As illustrated in Figure 10a, both models are capable of performing the detection task; however, the YOLOv8n model exhibits instances of missed detections and false positives during the detection process. For example, it fails to detect WC3S and WC28E vehicles. Additionally, there are cases of misidentification where WC9R vehicles are incorrectly classified as WC60Y(A) vehicles, as well as erroneous detections involving miner_yellow personnel, among others. The detection performance of the YOLOv8n model is suboptimal under noisy conditions. Furthermore, in scenarios involving occlusion and contrast enhancement, the detection efficacy remains inadequate.

As illustrated in Figure 9 and Figure 10, the CGSW-YOLO model effectively detected various vehicles and personnel, with no instances of missed or incorrect detections. Furthermore, the detection confidence under conditions of noise, occlusion, and contrast enhancement showed a slight improvement compared to that of the YOLOv8n model. Therefore, the CGSW-YOLO model is more proficient at accurately detecting vehicles and individuals in mine air door scenarios.

4. Discussion

The CGSW-YOLO model proposed in this study demonstrates an effective capability to identify personnel and vehicles within mine air door scenarios, achieving high detection accuracy and speed while maintaining a lightweight design. Despite advancements in several areas, this study acknowledges certain limitations, including the following:

(1): The model’s generalization capability across various mining environments remains a concern. Although datasets from two coal mines were used for training and testing, they do not comprehensively represent the diverse geological conditions and variations in equipment layout encountered in practice. Consequently, the model’s adaptability to different real-world environments requires further enhancement.

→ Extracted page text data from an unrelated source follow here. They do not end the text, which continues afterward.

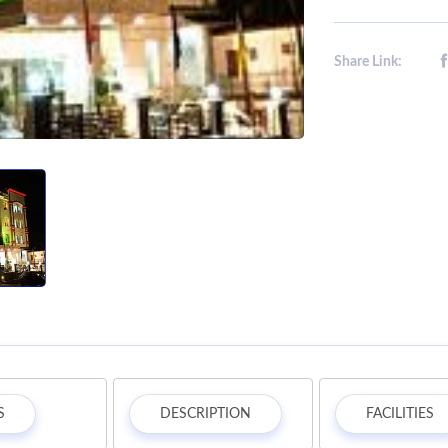
Share Link:
S
DESCRIPTION
FACILITIES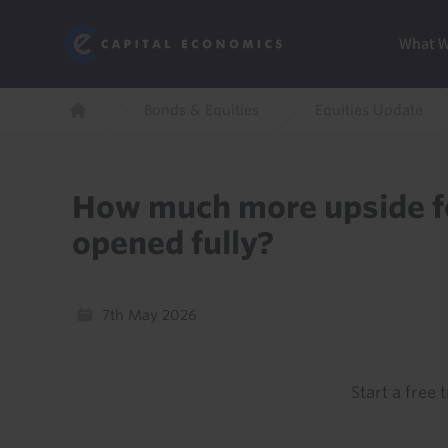
Skip
Marketi
Capital Economics
to
Menu
What 
main
content
Breadcrumb
Bonds & Equities
Equities Update
Home
How much more upside for 
opened fully?
7th May 2026
Start a free t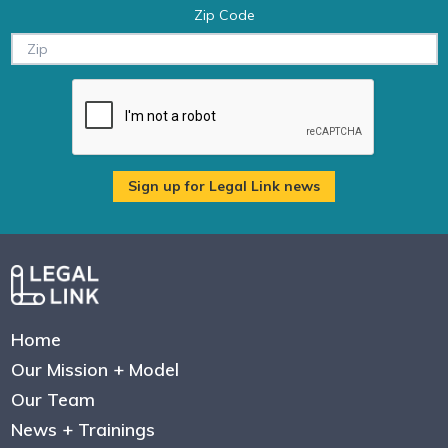
Zip Code
Home
Our Mission + Model
Our Team
News + Trainings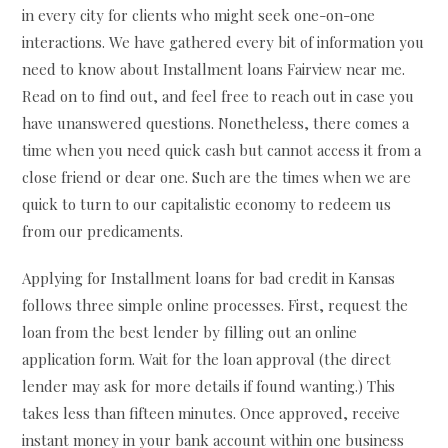
in every city for clients who might seek one-on-one
interactions. We have gathered every bit of information you
need to know about Installment loans Fairview near me.
Read on to find out, and feel free to reach out in case you
have unanswered questions. Nonetheless, there comes a
time when you need quick cash but cannot access it from a
close friend or dear one. Such are the times when we are
quick to turn to our capitalistic economy to redeem us
from our predicaments.
Applying for Installment loans for bad credit in Kansas
follows three simple online processes. First, request the
loan from the best lender by filling out an online
application form. Wait for the loan approval (the direct
lender may ask for more details if found wanting.) This
takes less than fifteen minutes. Once approved, receive
instant money in your bank account within one business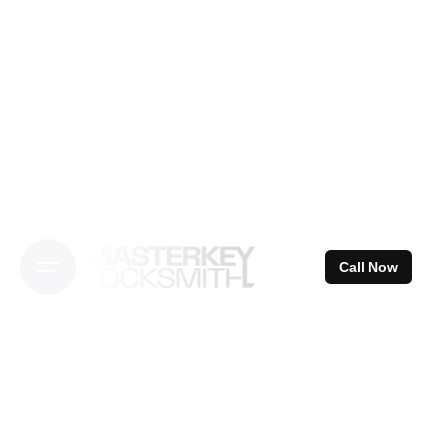
Skip
to
content
Call Now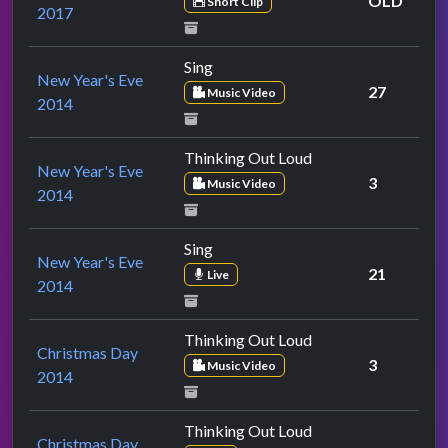
OLD
Short Clip
2017
Sing
New Year's Eve
27
Music Video
2014
Thinking Out Loud
New Year's Eve
3
Music Video
2014
Sing
New Year's Eve
21
Live
2014
Thinking Out Loud
Christmas Day
3
Music Video
2014
Thinking Out Loud
Christmas Day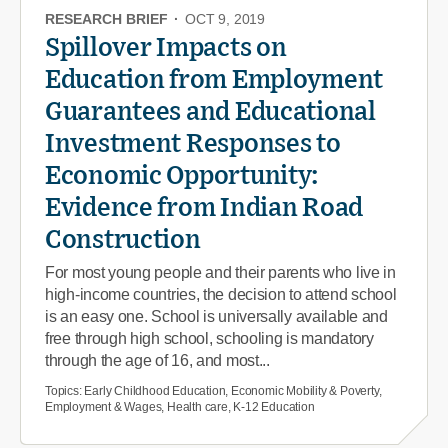
RESEARCH BRIEF
·
OCT 9, 2019
Spillover Impacts on
Education from Employment
Guarantees and Educational
Investment Responses to
Economic Opportunity:
Evidence from Indian Road
Construction
For most young people and their parents who live in
high-income countries, the decision to attend school
is an easy one. School is universally available and
free through high school, schooling is mandatory
through the age of 16, and most...
Topics:
Early Childhood Education, Economic Mobility & Poverty,
Employment & Wages, Health care, K-12 Education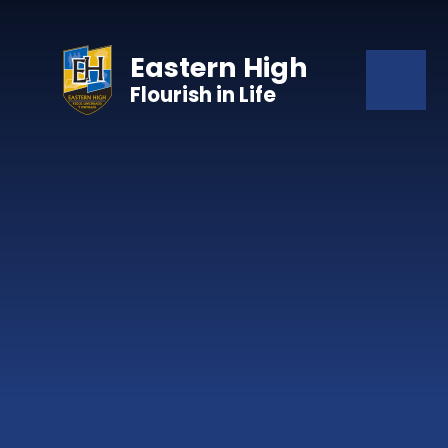
Skip to content ↓
Eastern High
Flourish in Life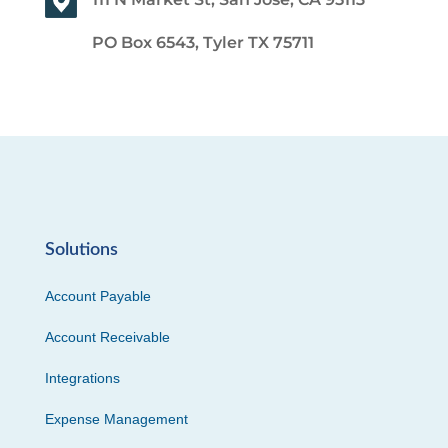
PO Box 6543, Tyler TX 75711
Solutions
Account Payable
Account Receivable
Integrations
Expense Management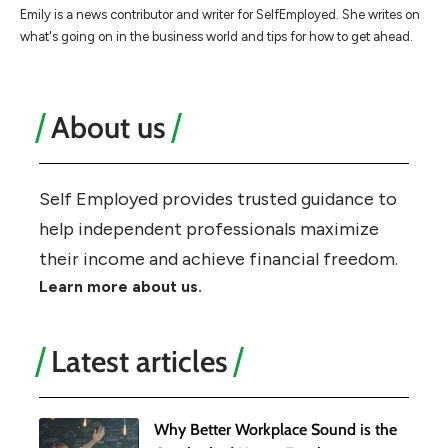
Emily is a news contributor and writer for SelfEmployed. She writes on
what's going on in the business world and tips for how to get ahead.
About us
Self Employed provides trusted guidance to
help independent professionals maximize
their income and achieve financial freedom.
Learn more about us.
Latest articles
Why Better Workplace Sound is the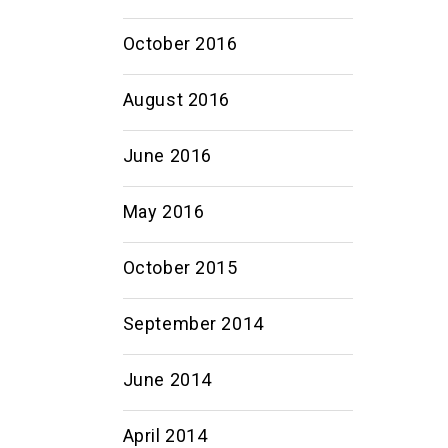
October 2016
August 2016
June 2016
May 2016
October 2015
September 2014
June 2014
April 2014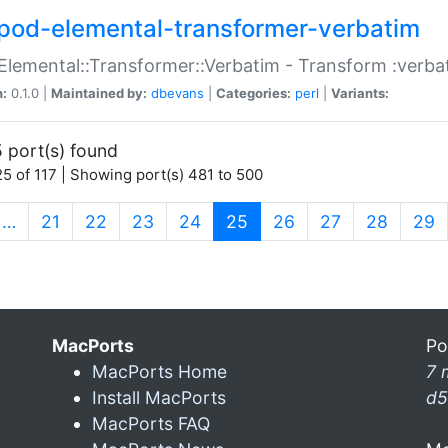
pod-elemental-transformer-verbatim
Elemental::Transformer::Verbatim - Transform :verba
n:
0.1.0 |
Maintained by:
dbevans
|
Categories:
perl
|
Variants:
 port(s) found
5 of 117 | Showing port(s) 481 to 500
(current)
…
21
22
23
24
25
26
27
28
29
MacPorts
Po
MacPorts Home
7 
Install MacPorts
d5
MacPorts FAQ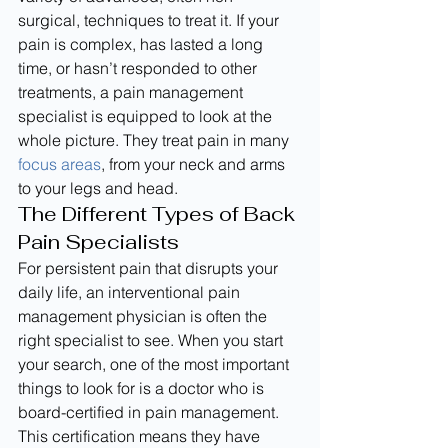
surgical, techniques to treat it. If your 
pain is complex, has lasted a long 
time, or hasn’t responded to other 
treatments, a pain management 
specialist is equipped to look at the 
whole picture. They treat pain in many 
focus areas
, from your neck and arms 
to your legs and head.
The Different Types of Back 
Pain Specialists
For persistent pain that disrupts your 
daily life, an interventional pain 
management physician is often the 
right specialist to see. When you start 
your search, one of the most important 
things to look for is a doctor who is 
board-certified in pain management. 
This certification means they have 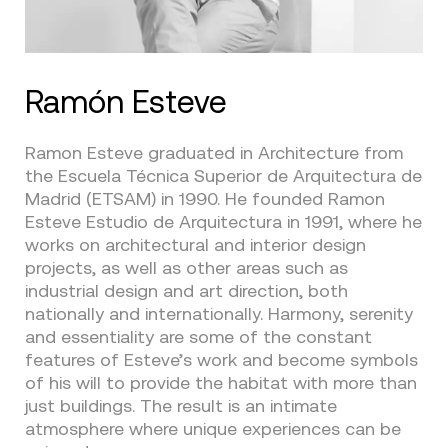
Ramón Esteve
Ramon Esteve graduated in Architecture from
the Escuela Técnica Superior de Arquitectura de
Madrid (ETSAM) in 1990. He founded Ramon
Esteve Estudio de Arquitectura in 1991, where he
works on architectural and interior design
projects, as well as other areas such as
industrial design and art direction, both
nationally and internationally. Harmony, serenity
and essentiality are some of the constant
features of Esteve’s work and become symbols
of his will to provide the habitat with more than
just buildings. The result is an intimate
atmosphere where unique experiences can be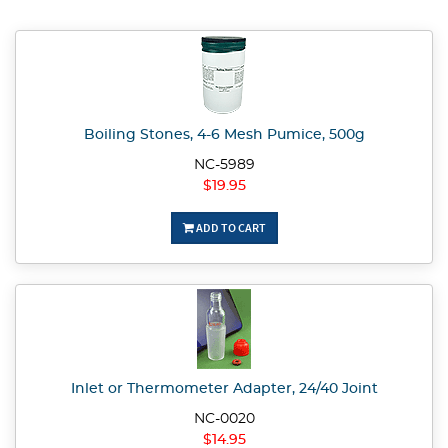
Boiling Stones, 4-6 Mesh Pumice, 500g
NC-5989
$19.95
ADD TO CART
Inlet or Thermometer Adapter, 24/40 Joint
NC-0020
$14.95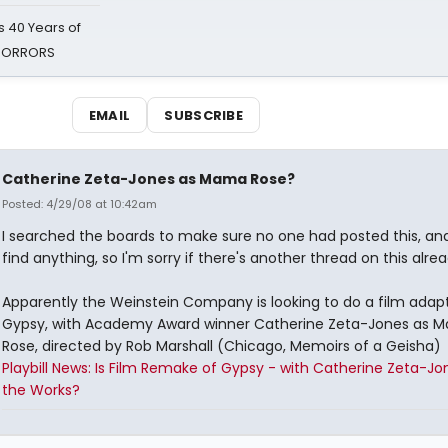
 40 Years of
 HORRORS
EMAIL
SUBSCRIBE
Catherine Zeta-Jones as Mama Rose?
Posted: 4/29/08 at 10:42am
I searched the boards to make sure no one had posted this, and 
find anything, so I'm sorry if there's another thread on this alrea
Apparently the Weinstein Company is looking to do a film adapt
Gypsy, with Academy Award winner Catherine Zeta-Jones as 
Rose, directed by Rob Marshall (Chicago, Memoirs of a Geisha)
Playbill News: Is Film Remake of Gypsy - with Catherine Zeta-Jon
the Works?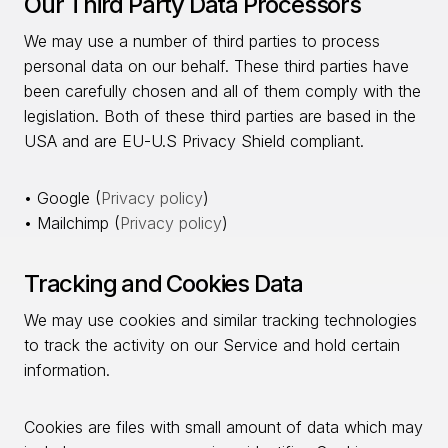
Our Third Party Data Processors
We may use a number of third parties to process
personal data on our behalf. These third parties have
been carefully chosen and all of them comply with the
legislation. Both of these third parties are based in the
USA and are EU-U.S Privacy Shield compliant.
• Google (
Privacy policy
)
• Mailchimp (
Privacy policy
)
Tracking and Cookies Data
We may use cookies and similar tracking technologies
to track the activity on our Service and hold certain
information.
Cookies are files with small amount of data which may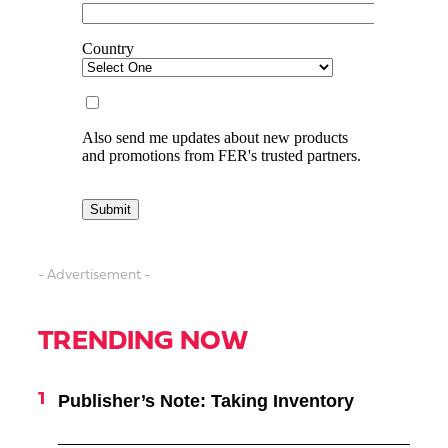
- Advertisement -
TRENDING NOW
Publisher’s Note: Taking Inventory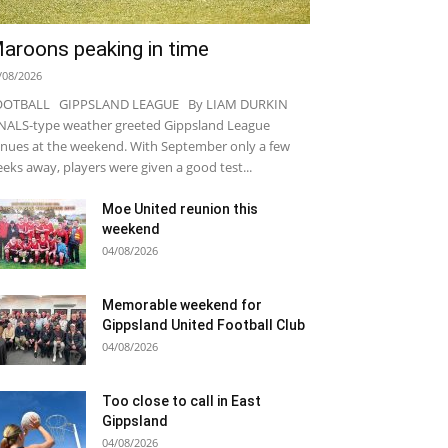
aroons peaking in time
/08/2026
OOTBALL GIPPSLAND LEAGUE By LIAM DURKIN
NALS-type weather greeted Gippsland League
nues at the weekend. With September only a few
eks away, players were given a good test...
Moe United reunion this
weekend
04/08/2026
Memorable weekend for
Gippsland United Football Club
04/08/2026
Too close to call in East
Gippsland
04/08/2026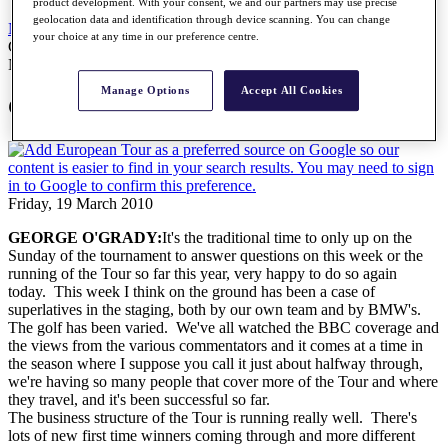
product development. With your consent, we and our partners may use precise
geolocation data and identification through device scanning. You can change
News
All Articles
your choice at any time in our preference centre.
George O'Grady Press Conference
News
Manage Options
Accept All Cookies
George O'Grady Press Conference
Friday, 19 March 2010
GEORGE O'GRADY:
It's the traditional time to only up on the
Sunday of the tournament to answer questions on this week or the
running of the Tour so far this year, very happy to do so again
today. This week I think on the ground has been a case of
superlatives in the staging, both by our own team and by BMW's.
The golf has been varied. We've all watched the BBC coverage and
the views from the various commentators and it comes at a time in
the season where I suppose you call it just about halfway through,
we're having so many people that cover more of the Tour and where
they travel, and it's been successful so far.
The business structure of the Tour is running really well. There's
lots of new first time winners coming through and more different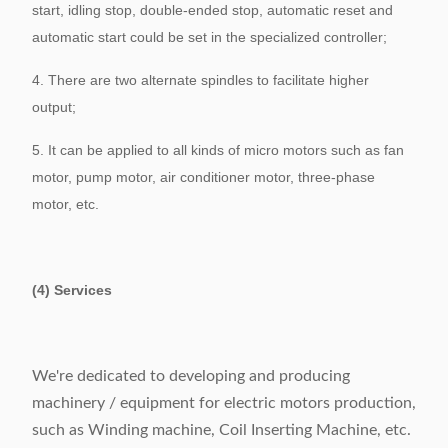
start, idling stop, double-ended stop, automatic reset and
automatic start could be set in the specialized controller;
4. There are two alternate spindles to facilitate higher
output;
5. It can be applied to all kinds of micro motors such as fan
motor, pump motor, air conditioner motor, three-phase
motor, etc.
(4) Services
We're dedicated to developing and producing
machinery / equipment for electric motors production,
such as Winding machine, Coil Inserting Machine, etc.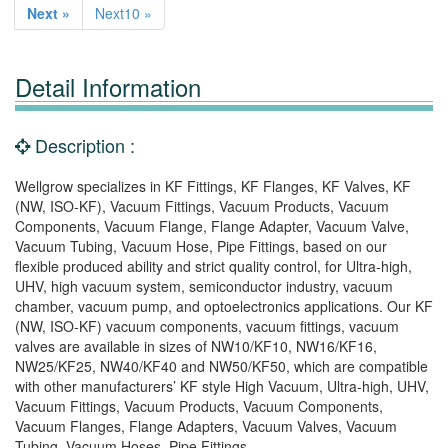
Next »
Next10 »
Detail Information
Description :
Wellgrow specializes in KF Fittings, KF Flanges, KF Valves, KF
(NW, ISO-KF), Vacuum Fittings, Vacuum Products, Vacuum
Components, Vacuum Flange, Flange Adapter, Vacuum Valve,
Vacuum Tubing, Vacuum Hose, Pipe Fittings, based on our
flexible produced ability and strict quality control, for Ultra-high,
UHV, high vacuum system, semiconductor industry, vacuum
chamber, vacuum pump, and optoelectronics applications. Our KF
(NW, ISO-KF) vacuum components, vacuum fittings, vacuum
valves are available in sizes of NW10/KF10, NW16/KF16,
NW25/KF25, NW40/KF40 and NW50/KF50, which are compatible
with other manufacturers’ KF style High Vacuum, Ultra-high, UHV,
Vacuum Fittings, Vacuum Products, Vacuum Components,
Vacuum Flanges, Flange Adapters, Vacuum Valves, Vacuum
Tubing, Vacuum Hoses, Pipe Fittings.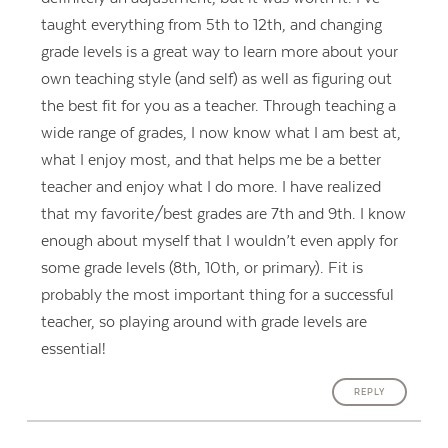
taught everything from 5th to 12th, and changing
grade levels is a great way to learn more about your
own teaching style (and self) as well as figuring out
the best fit for you as a teacher. Through teaching a
wide range of grades, I now know what I am best at,
what I enjoy most, and that helps me be a better
teacher and enjoy what I do more. I have realized
that my favorite/best grades are 7th and 9th. I know
enough about myself that I wouldn’t even apply for
some grade levels (8th, 10th, or primary). Fit is
probably the most important thing for a successful
teacher, so playing around with grade levels are
essential!
REPLY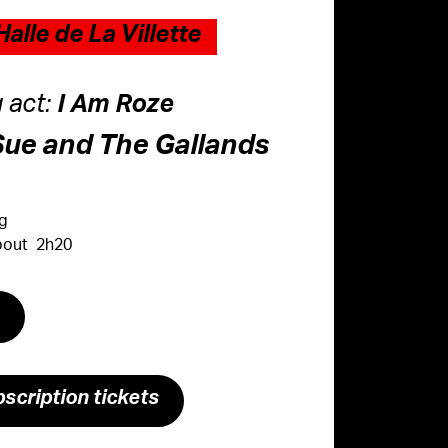
alle de La Villette
 act:
I Am Roze
Sue and The Gallands
ng
About 2h20
s
scription tickets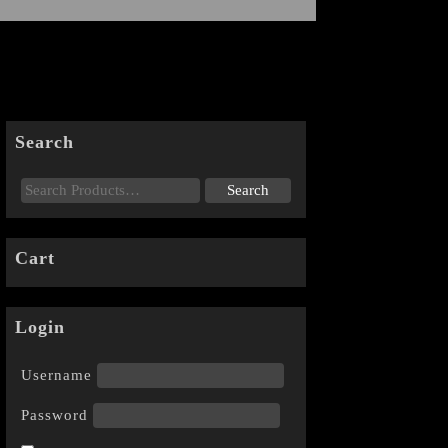
Search
Cart
Login
Username
Password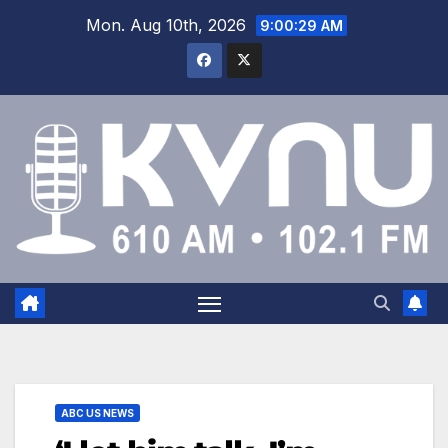
Mon. Aug 10th, 2026
9:00:30 AM
ABC US NEWS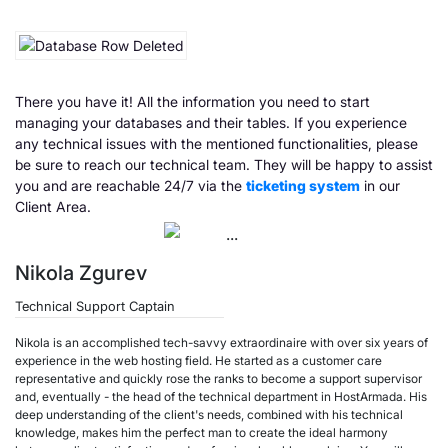
There you have it! All the information you need to start
managing your databases and their tables. If you experience
any technical issues with the mentioned functionalities, please
be sure to reach our technical team. They will be happy to assist
you and are reachable 24/7 via the
ticketing system
in our
Client Area.
Nikola Zgurev
Technical Support Captain
Nikola is an accomplished tech-savvy extraordinaire with over six years of
experience in the web hosting field. He started as a customer care
representative and quickly rose the ranks to become a support supervisor
and, eventually - the head of the technical department in HostArmada. His
deep understanding of the client's needs, combined with his technical
knowledge, makes him the perfect man to create the ideal harmony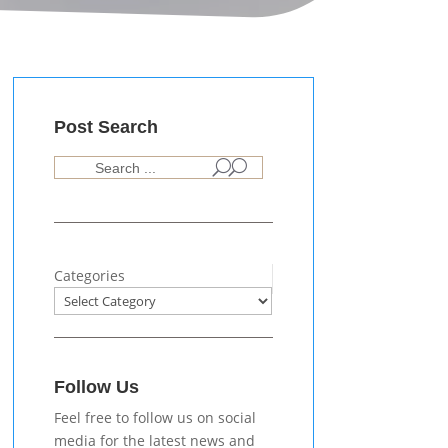
Post Search
U
Categories
Follow Us
Feel free to follow us on social
media for the latest news and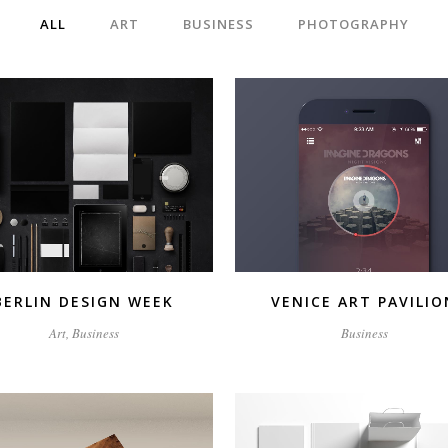
ALL
ART
BUSINESS
PHOTOGRAPHY
ZOOM
VIEW
ZOOM
VIEW
BERLIN DESIGN WEEK
VENICE ART PAVILIO
Art, Business
Business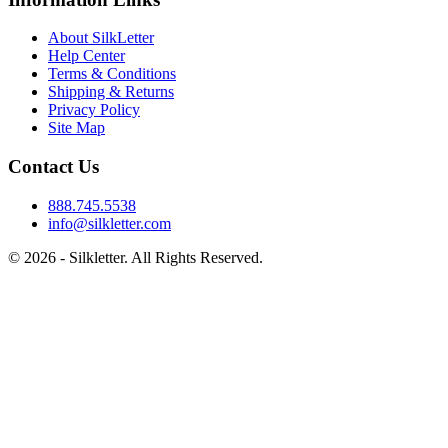
About SilkLetter
Help Center
Terms & Conditions
Shipping & Returns
Privacy Policy
Site Map
Contact Us
888.745.5538
info@silkletter.com
©
2026
- Silkletter. All Rights Reserved.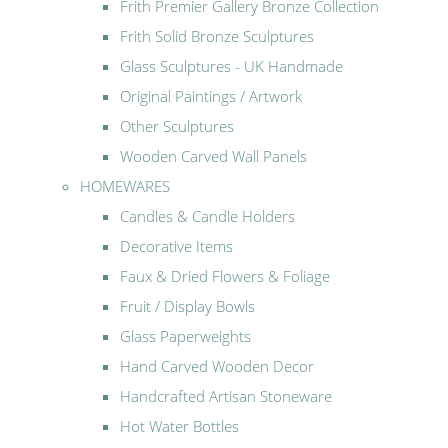
Frith Premier Gallery Bronze Collection
Frith Solid Bronze Sculptures
Glass Sculptures - UK Handmade
Original Paintings / Artwork
Other Sculptures
Wooden Carved Wall Panels
HOMEWARES
Candles & Candle Holders
Decorative Items
Faux & Dried Flowers & Foliage
Fruit / Display Bowls
Glass Paperweights
Hand Carved Wooden Decor
Handcrafted Artisan Stoneware
Hot Water Bottles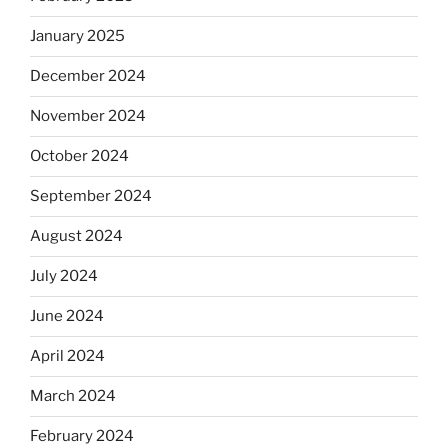
January 2025
December 2024
November 2024
October 2024
September 2024
August 2024
July 2024
June 2024
April 2024
March 2024
February 2024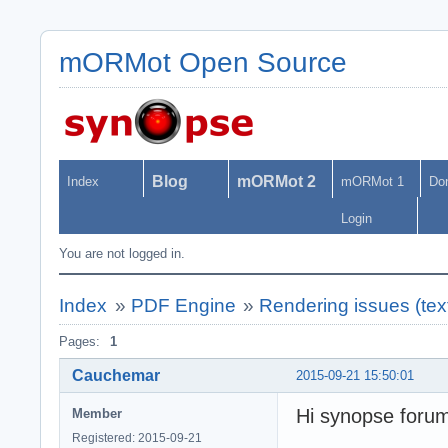
mORMot Open Source
Blog
mORMot 2
Index
mORMot 1
Do
Login
You are not logged in.
Index
»
PDF Engine
»
Rendering issues (text
Pages:
1
Cauchemar
2015-09-21 15:50:01
Hi synopse foru
Member
Registered: 2015-09-21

Future research should focus on expanding the dataset by incorporating additional coal mine data that reflects a broader range of geological characteristics and equipment configurations, thereby improving the model’s robustness and generalizability;
(2): Although the proposed model demonstrates significant improvements in detection speed and efficiency, there is still potential for further optimization under extreme conditions, such as low illumination, severe occlusion, and excessive coal dust interference. Future research could explore more advanced data enhancement techniques, refine the model architecture, and improve its robustness to effectively address these challenges;
(3): In future research, we will continue to optimize the model to improve its detection capabilities across various industrial scenarios. This includes applications such as defect monitoring in manufacturing and navigation for autonomous vehicles.

5. Conclusions

(1): In this paper, we propose a multi-object monitoring model, CGSW-YOLO, which is based on an enhanced version of YOLOv8n specifically designed for coal mine air door scenarios. First, the FasterNet module is integrated into the C2f module of the backbone network. Next, GhostConv is utilized to replace a portion of the standard convolution operations within the backbone network, thereby reducing the computational load and accelerating model detection. Subsequently, we introduce a Slim-neck module composed of GSConv and VOV-GSCSP to improve the feature fusion capabilities of the neck network. Finally, we replace the loss function with WIoUv3 to mitigate the impact of low-quality anchor frames on model performance.
(2): The experimental results indicate that the CGSW-YOLO model effectively reduces both the number of model parameters and floating point operations per second (FLOPS), leading to an increased recognition speed. Furthermore, it exhibits a lower incidence of missed detections while maintaining high accuracy. These characteristics align with the monitoring requirements for air door scenarios in coal mines. In future research and development, the Frames Per Second (FPS) and model size will be further optimized to facilitate the subsequent deployment of the model on mobile devices.

Author Contributions

Conceptualization: L.Z. and H.T.; Data curation: L.Z., H.T. and W.Y.; Funding acquisition: H.T.; Project administration: H.T.; Resources: L.Z. and H.T.; Software: Z.S. and W.Y.; Supervision: L.Z.; Validation: L.Z. and H.T.; Visualization: L.Z. and H.T.; Writing—original draft: H.T. and L.Z.; Writing—review and editing: L.Z. and H.T. All authors have read and agreed to the published version of the manuscript.

Funding

Shanxi Datong University master’s degree research innovation project (2023CX41); Shanxi Datong University master’s degree research innovation project (2023CX46); Shanxi Datong University master’s degree research innovation project (2024SJCX10).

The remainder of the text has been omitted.